The following ten member states are now in official recession (defined as two consecutive quarters of negative growth):

Czech Republic Greece Spain France Italy Cyprus Netherlands Austria Portugal Finland

The EU17 (overall Eurozone) has had 6 consecutive quarters of negative growth as have the Czech Republic, Greece, Spain, Cyprus, and Portugal. Other nations are catching up fast – France (3 of the last 6), Italy (5 of the last 6), the Netherlands (4 of the last 6), and Finland (3 of the last 6).

Just before the data was released by Eurostat, Mr Barroso gave an interview with Europe1 Radio in France (May 15, 2013) – “L’effort doit continuer, la dette reste trop élevée” (Translated: The effort must continue, the debt is still too high).

Mr Barroso said that the European Union will only agree to extend to France the two-year extension before it invokes the – Excessive Deficit Mechanism.

He claimed that France had lost its competitiveness over the last 20 years and needed to accelerate the structural reforms – which is code for further undermine the standard of living of the poor and weak and create the conditions for the top-end-of-town to redistribute more real income to themselves.

The Excessive Deficit Mechanism claims that:

In order for EMU to function smoothly, Member States must avoid excessive budgetary deficits.
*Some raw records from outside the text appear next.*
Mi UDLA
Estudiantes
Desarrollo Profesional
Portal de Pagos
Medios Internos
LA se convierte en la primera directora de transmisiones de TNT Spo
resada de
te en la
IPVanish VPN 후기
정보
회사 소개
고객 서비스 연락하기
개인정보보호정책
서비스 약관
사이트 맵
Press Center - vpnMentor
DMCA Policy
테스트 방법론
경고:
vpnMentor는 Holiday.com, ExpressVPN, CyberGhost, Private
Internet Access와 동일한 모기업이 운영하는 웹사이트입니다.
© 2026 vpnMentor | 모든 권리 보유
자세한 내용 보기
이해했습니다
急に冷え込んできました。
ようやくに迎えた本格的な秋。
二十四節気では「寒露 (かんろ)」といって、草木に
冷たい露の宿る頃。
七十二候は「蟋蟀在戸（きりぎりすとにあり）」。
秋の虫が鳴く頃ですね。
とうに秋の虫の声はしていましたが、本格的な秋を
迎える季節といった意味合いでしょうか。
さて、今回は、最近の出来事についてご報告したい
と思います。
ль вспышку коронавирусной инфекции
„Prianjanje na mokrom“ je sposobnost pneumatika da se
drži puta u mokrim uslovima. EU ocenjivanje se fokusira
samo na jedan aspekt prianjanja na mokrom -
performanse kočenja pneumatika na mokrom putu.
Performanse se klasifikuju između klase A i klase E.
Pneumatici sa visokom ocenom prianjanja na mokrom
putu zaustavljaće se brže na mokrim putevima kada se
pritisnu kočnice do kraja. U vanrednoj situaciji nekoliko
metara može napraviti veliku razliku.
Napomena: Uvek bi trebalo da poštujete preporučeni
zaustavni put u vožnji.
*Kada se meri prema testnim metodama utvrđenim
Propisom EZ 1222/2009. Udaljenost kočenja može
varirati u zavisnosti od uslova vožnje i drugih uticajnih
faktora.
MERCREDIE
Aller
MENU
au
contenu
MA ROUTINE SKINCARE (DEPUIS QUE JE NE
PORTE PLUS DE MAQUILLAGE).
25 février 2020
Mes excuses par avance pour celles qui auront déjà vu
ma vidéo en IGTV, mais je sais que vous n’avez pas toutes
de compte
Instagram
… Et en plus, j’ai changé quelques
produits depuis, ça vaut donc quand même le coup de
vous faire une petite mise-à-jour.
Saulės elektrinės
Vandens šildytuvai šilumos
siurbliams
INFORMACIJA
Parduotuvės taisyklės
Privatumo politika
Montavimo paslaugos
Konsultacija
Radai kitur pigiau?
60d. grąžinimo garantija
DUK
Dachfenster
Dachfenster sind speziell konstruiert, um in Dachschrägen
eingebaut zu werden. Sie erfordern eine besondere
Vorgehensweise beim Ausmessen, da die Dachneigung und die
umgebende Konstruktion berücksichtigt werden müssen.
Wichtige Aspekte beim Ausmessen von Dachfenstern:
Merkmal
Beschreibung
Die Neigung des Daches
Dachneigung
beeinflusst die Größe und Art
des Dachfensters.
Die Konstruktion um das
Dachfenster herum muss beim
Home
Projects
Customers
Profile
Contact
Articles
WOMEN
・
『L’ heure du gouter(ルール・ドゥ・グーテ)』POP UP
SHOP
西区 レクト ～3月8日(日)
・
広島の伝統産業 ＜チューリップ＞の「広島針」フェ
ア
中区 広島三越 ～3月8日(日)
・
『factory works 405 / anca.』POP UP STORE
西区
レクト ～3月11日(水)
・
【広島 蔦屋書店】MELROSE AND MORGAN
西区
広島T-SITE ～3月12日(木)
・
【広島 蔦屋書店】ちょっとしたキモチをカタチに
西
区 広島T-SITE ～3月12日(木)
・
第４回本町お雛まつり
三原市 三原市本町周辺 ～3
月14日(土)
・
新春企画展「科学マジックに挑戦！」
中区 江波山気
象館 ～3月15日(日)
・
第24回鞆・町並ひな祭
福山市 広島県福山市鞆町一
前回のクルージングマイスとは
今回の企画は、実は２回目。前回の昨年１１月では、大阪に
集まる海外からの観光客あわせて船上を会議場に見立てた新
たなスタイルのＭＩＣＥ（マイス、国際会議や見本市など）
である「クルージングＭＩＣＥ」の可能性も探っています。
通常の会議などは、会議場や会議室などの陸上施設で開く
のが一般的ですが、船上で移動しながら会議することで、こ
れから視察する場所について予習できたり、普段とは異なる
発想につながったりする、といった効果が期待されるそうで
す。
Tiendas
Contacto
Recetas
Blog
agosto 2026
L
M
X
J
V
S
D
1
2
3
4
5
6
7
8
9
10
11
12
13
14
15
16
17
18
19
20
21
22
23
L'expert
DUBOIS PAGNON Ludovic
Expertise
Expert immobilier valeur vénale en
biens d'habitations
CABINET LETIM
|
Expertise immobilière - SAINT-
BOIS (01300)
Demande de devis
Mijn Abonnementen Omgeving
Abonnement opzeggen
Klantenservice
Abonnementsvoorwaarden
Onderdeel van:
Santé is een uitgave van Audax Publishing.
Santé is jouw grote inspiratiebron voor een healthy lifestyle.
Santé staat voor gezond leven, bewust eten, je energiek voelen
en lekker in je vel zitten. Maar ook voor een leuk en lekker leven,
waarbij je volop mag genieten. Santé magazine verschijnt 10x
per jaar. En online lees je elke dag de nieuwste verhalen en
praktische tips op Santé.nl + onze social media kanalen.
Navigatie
Under the provisions of the Stability and Growth Pact, they agree to respect two criteria: a deficit-to-GDP ratio of 3% and a debt-to-GDP ratio of 60%.

Note the terminology “function smoothly”, “excessive … deficits” and then the leap to the arbitrary SGP fiscal rules, as if there is a connection.

I remind readers of the that the fiscal rules defined in the SGP and the later derivative Fiscal Compact (the “Six-Pack”) were plucked out of thin air over a weekend by the French advisor to the Mitterand government at the time.

The Le Parisien article (September 28, 2012) – L’incroyable histoire de la naissance des 3% de déficit (The incredible story of the birth of the 3% deficit) – spilled the beans.

An English language report – The secret of 3% finally revealed – says that a “former senior Budget Ministry official” in the Mitterrand government was asked to come up with the fiscal rules that would become the Stability and Growth Pact (SGP).

He was quoted as being the “the inventor of the concept, endlessly repeated by all governments whether of the right or the left, that the public deficit should not exceed 3% of the national wealth”.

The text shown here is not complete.